▸ **What you are asked to do**
Filter the entries below, keeping only lines with "есть".
── Data in this exercise ──
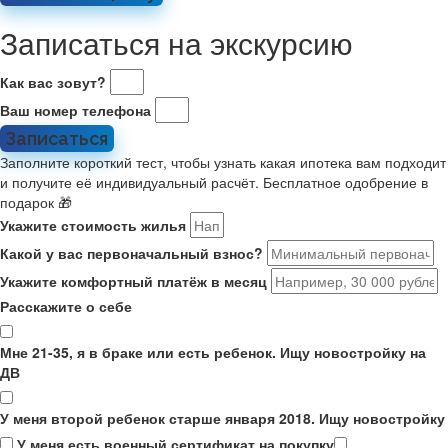
Записаться на экскурсию
Как вас зовут?
Ваш номер телефона
Записаться
Заполните короткий тест, чтобы узнать какая ипотека вам подходит
и получите её индивидуальный расчёт. Бесплатное одобрение в
подарок 🎁
Укажите стоимость жилья
Какой у вас первоначальный взнос?
Укажите комфортный платёж в месяц
Расскажите о себе
Мне 21-35, я в браке или есть ребенок. Ищу новостройку на
ДВ
У меня второй ребенок старше января 2018. Ищу новостройку
У меня есть военный сертификат на покупку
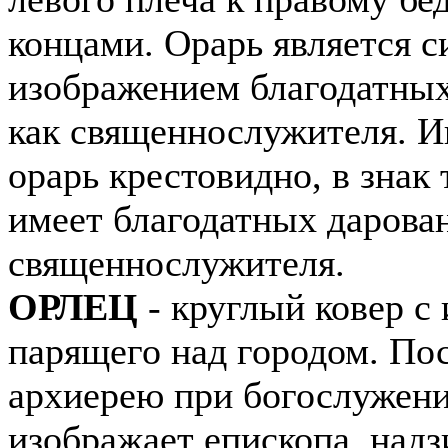
концами. Орарь является 
изображением благодатных
как священнослужителя. И
орарь крестовидно, в знак 
имеет благодатных дарова
священнослужителя.
ОРЛЕЦ
- круглый ковер с
парящего над городом. Пос
архиерею при богослужен
изображает епископа, над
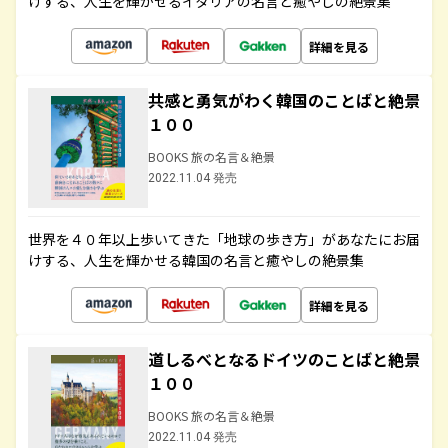
けする、人生を輝かせるイタリアの名言と癒やしの絶景集
詳細を見る
共感と勇気がわく韓国のことばと絶景
１００
BOOKS 旅の名言＆絶景
2022.11.04 発売
世界を４０年以上歩いてきた「地球の歩き方」があなたにお届
けする、人生を輝かせる韓国の名言と癒やしの絶景集
詳細を見る
道しるべとなるドイツのことばと絶景
１００
BOOKS 旅の名言＆絶景
2022.11.04 発売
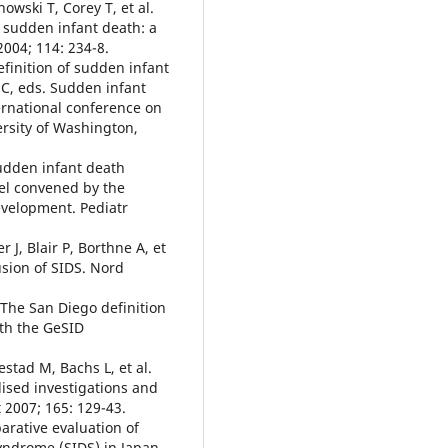
owski T, Corey T, et al.
 sudden infant death: a
2004; 114: 234-8.
efinition of sudden infant
 C, eds. Sudden infant
rnational conference on
ersity of Washington,
sudden infant death
nel convened by the
evelopment. Pediatr
J, Blair P, Borthne A, et
usion of SIDS. Nord
The San Diego definition
ith the GeSID
stad M, Bachs L, et al.
ised investigations and
 2007; 165: 129-43.
rative evaluation of
yndrome (SIDS) in Japan.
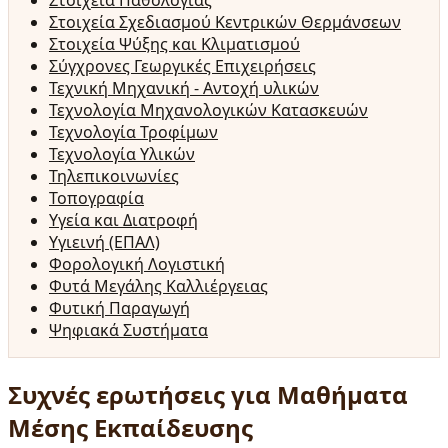
Στοιχεία Παθολογίας
Στοιχεία Σχεδιασμού Κεντρικών Θερμάνσεων
Στοιχεία Ψύξης και Κλιματισμού
Σύγχρονες Γεωργικές Επιχειρήσεις
Τεχνική Μηχανική - Αντοχή υλικών
Τεχνολογία Μηχανολογικών Κατασκευών
Τεχνολογία Τροφίμων
Τεχνολογία Υλικών
Τηλεπικοινωνίες
Τοπογραφία
Υγεία και Διατροφή
Υγιεινή (ΕΠΑΛ)
Φορολογική Λογιστική
Φυτά Μεγάλης Καλλιέργειας
Φυτική Παραγωγή
Ψηφιακά Συστήματα
Συχνές ερωτήσεις για Μαθήματα
Μέσης Εκπαίδευσης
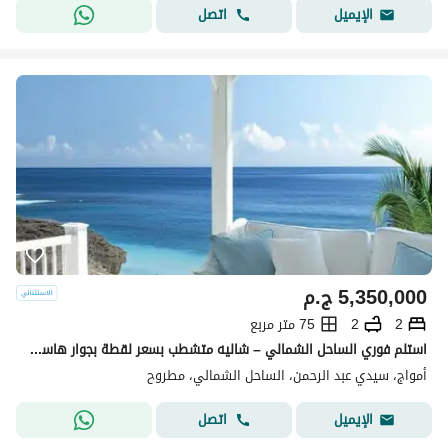
اتصل
الإيميل
5,350,000
ج.م
2
2
75 متر مربع
استلم فوري الساحل الشمالي – شاليه متشطب بسعر لقطة بجوار هاسيندا
أمواج، سيدي عبد الرحمن، الساحل الشمالي، مطروح
اتصل
الإيميل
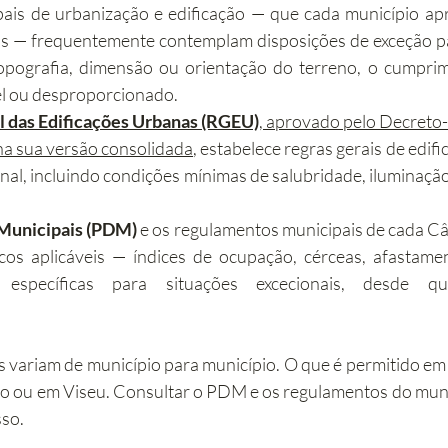
ais de urbanização e edificação — que cada município apro
s — frequentemente contemplam disposições de exceção pa
opografia, dimensão ou orientação do terreno, o cumprim
vel ou desproporcionado.
 das Edificações Urbanas (RGEU)
, aprovado pelo Decreto-L
na sua versão consolidada
, estabelece regras gerais de edific
onal, incluindo condições mínimas de salubridade, iluminação
 Municipais (PDM)
 e os regulamentos municipais de cada C
cos aplicáveis — índices de ocupação, cérceas, afastam
 específicas para situações excecionais, desde qu
s variam de município para município. O que é permitido em
to ou em Viseu. Consultar o PDM e os regulamentos do muni
sso.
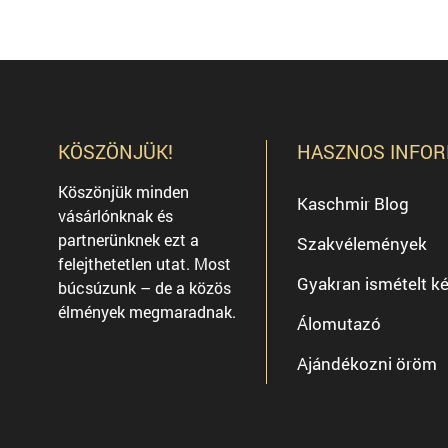
KÖSZÖNJÜK!
HASZNOS INFOR
Köszönjük minden
Kaschmir Blog
vásárlónknak és
partnerünknek ezt a
Szakvélemények
felejthetetlen utat. Most
Gyakran ismételt k
búcsúzunk – de a közös
élmények megmaradnak.
Álomutazó
Ajándékozni öröm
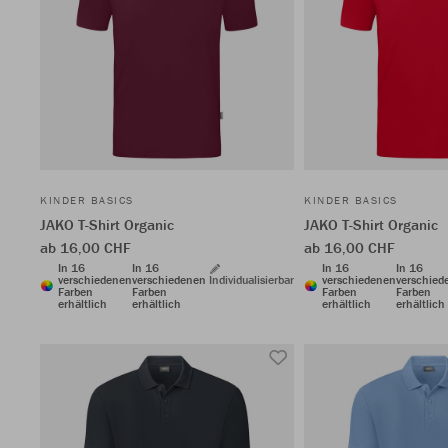
KINDER BASICS
KINDER BASICS
JAKO T-Shirt Organic
JAKO T-Shirt Organic
ab 16,00 CHF
ab 16,00 CHF
In 16
In 16
In 16
In 16
verschiedenen
verschiedenen
Individualisierbar
verschiedenen
verschied
Farben
Farben
Farben
Farben
erhältlich
erhältlich
erhältlich
erhältlich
───
▸ **Response to this task**
Мне 21-35, я в браке или есть ребенок. Ищу новостройку на
У меня есть военный сертификат на покупку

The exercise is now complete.